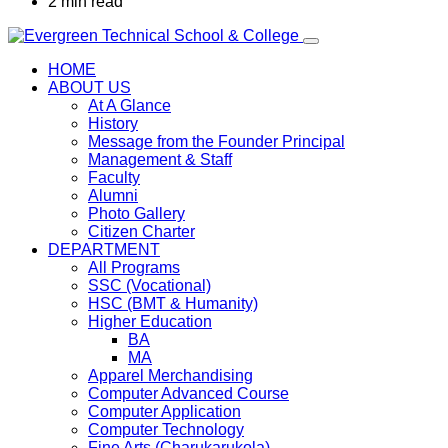
2 min read
HOME
ABOUT US
At A Glance
History
Message from the Founder Principal
Management & Staff
Faculty
Alumni
Photo Gallery
Citizen Charter
DEPARTMENT
All Programs
SSC (Vocational)
HSC (BMT & Humanity)
Higher Education
BA
MA
Apparel Merchandising
Computer Advanced Course
Computer Application
Computer Technology
Fine Arts (Charukarukola)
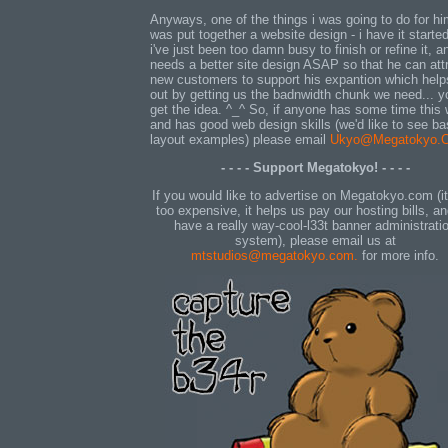
Anyways, one of the things i was going to do for h
was put together a website design - i have it started
i've just been too damn busy to finish or refine it, a
needs a better site design ASAP so that he can att
new customers to support his expantion which help
out by getting us the badnwidth chunk we need... y
get the idea. ^_^ So, if anyone has some time this
and has good web design skills (we'd like to see ba
layout examples) please email
Ukyo@Megatokyo.
- - - - Support Megatokyo! - - - -
If you would like to advertise on Megatokyo.com (it
too expensive, it helps us pay our hosting bills, a
have a really way-cool-l33t banner administrati
system), please email us at
mtstudios@megatokyo.com.
for more info.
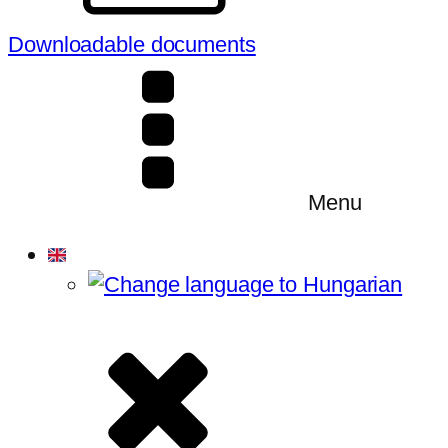
Downloadable documents
Menu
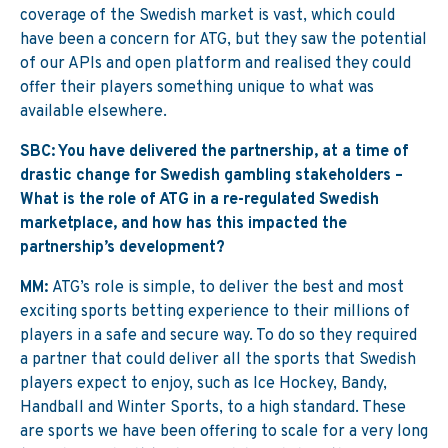
coverage of the Swedish market is vast, which could
have been a concern for ATG, but they saw the potential
of our APIs and open platform and realised they could
offer their players something unique to what was
available elsewhere.
SBC: You have delivered the partnership, at a time of
drastic change for Swedish gambling stakeholders –
What is the role of ATG in a re-regulated Swedish
marketplace, and how has this impacted the
partnership’s development?
MM:
ATG’s role is simple, to deliver the best and most
exciting sports betting experience to their millions of
players in a safe and secure way. To do so they required
a partner that could deliver all the sports that Swedish
players expect to enjoy, such as Ice Hockey, Bandy,
Handball and Winter Sports, to a high standard. These
are sports we have been offering to scale for a very long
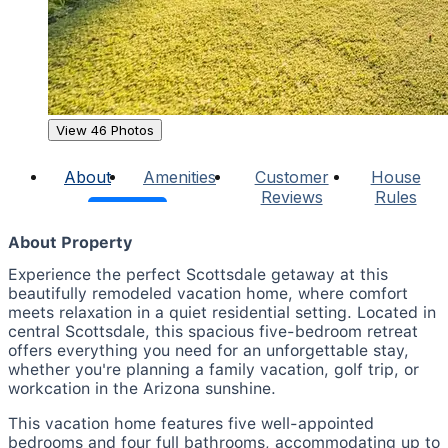
View 46 Photos
About
Amenities
Customer
House
Reviews
Rules
About Property
Experience the perfect Scottsdale getaway at this
beautifully remodeled vacation home, where comfort
meets relaxation in a quiet residential setting. Located in
central Scottsdale, this spacious five-bedroom retreat
offers everything you need for an unforgettable stay,
whether you're planning a family vacation, golf trip, or
workcation in the Arizona sunshine.
This vacation home features five well-appointed
bedrooms and four full bathrooms, accommodating up to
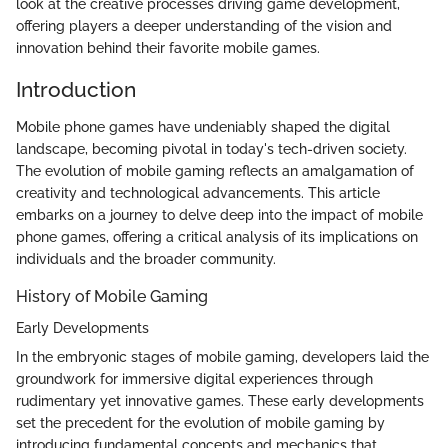
look at the creative processes driving game development,
offering players a deeper understanding of the vision and
innovation behind their favorite mobile games.
Introduction
Mobile phone games have undeniably shaped the digital
landscape, becoming pivotal in today's tech-driven society.
The evolution of mobile gaming reflects an amalgamation of
creativity and technological advancements. This article
embarks on a journey to delve deep into the impact of mobile
phone games, offering a critical analysis of its implications on
individuals and the broader community.
History of Mobile Gaming
Early Developments
In the embryonic stages of mobile gaming, developers laid the
groundwork for immersive digital experiences through
rudimentary yet innovative games. These early developments
set the precedent for the evolution of mobile gaming by
introducing fundamental concepts and mechanics that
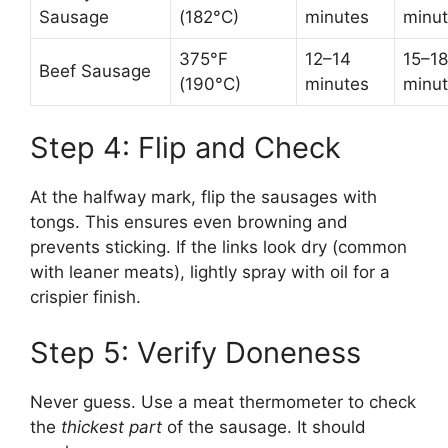
Sausage
(182°C)
minutes
minu
375°F
12–14
15–18
Beef Sausage
(190°C)
minutes
minu
Step 4: Flip and Check
At the halfway mark, flip the sausages with
tongs. This ensures even browning and
prevents sticking. If the links look dry (common
with leaner meats), lightly spray with oil for a
crispier finish.
Step 5: Verify Doneness
Never guess. Use a meat thermometer to check
the
thickest part
of the sausage. It should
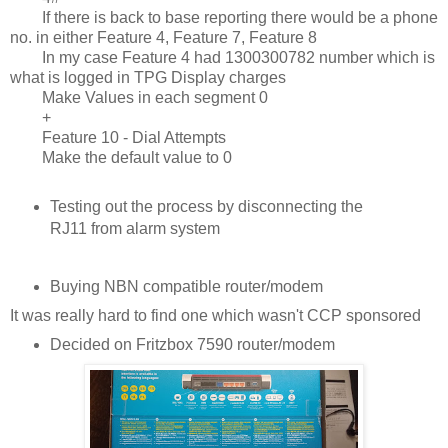
If there is back to base reporting there would be a phone
no. in either Feature 4, Feature 7, Feature 8
In my case Feature 4 had 1300300782 number which is
what is logged in TPG Display charges
Make Values in each segment 0
+
Feature 10 - Dial Attempts
Make the default value to 0
Testing out the process by disconnecting the
RJ11 from alarm system
Buying NBN compatible router/modem
It was really hard to find one which wasn't CCP sponsored
Decided on Fritzbox 7590 router/modem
---+---
Task to carry out: Each line above starting at the one holding "bedrooms and four" and ending at the one holding "At the halfway mark, flip the sausages with" should be set down exactly as it stands, both ends included, with no pictures.

Expected answer:
bedrooms and four full bathrooms, accommodating up to
look at the creative processes driving game development,
offering players a deeper understanding of the vision and
innovation behind their favorite mobile games.
Introduction
Mobile phone games have undeniably shaped the digital
landscape, becoming pivotal in today's tech-driven society.
The evolution of mobile gaming reflects an amalgamation of
creativity and technological advancements. This article
embarks on a journey to delve deep into the impact of mobile
phone games, offering a critical analysis of its implications on
individuals and the broader community.
History of Mobile Gaming
Early Developments
In the embryonic stages of mobile gaming, developers laid the
groundwork for immersive digital experiences through
rudimentary yet innovative games. These early developments
set the precedent for the evolution of mobile gaming by
introducing fundamental concepts and mechanics that
Sausage
(182°C)
minutes
minu
375°F
12–14
15–18
Beef Sausage
(190°C)
minutes
minu
Step 4: Flip and Check
At the halfway mark, flip the sausages with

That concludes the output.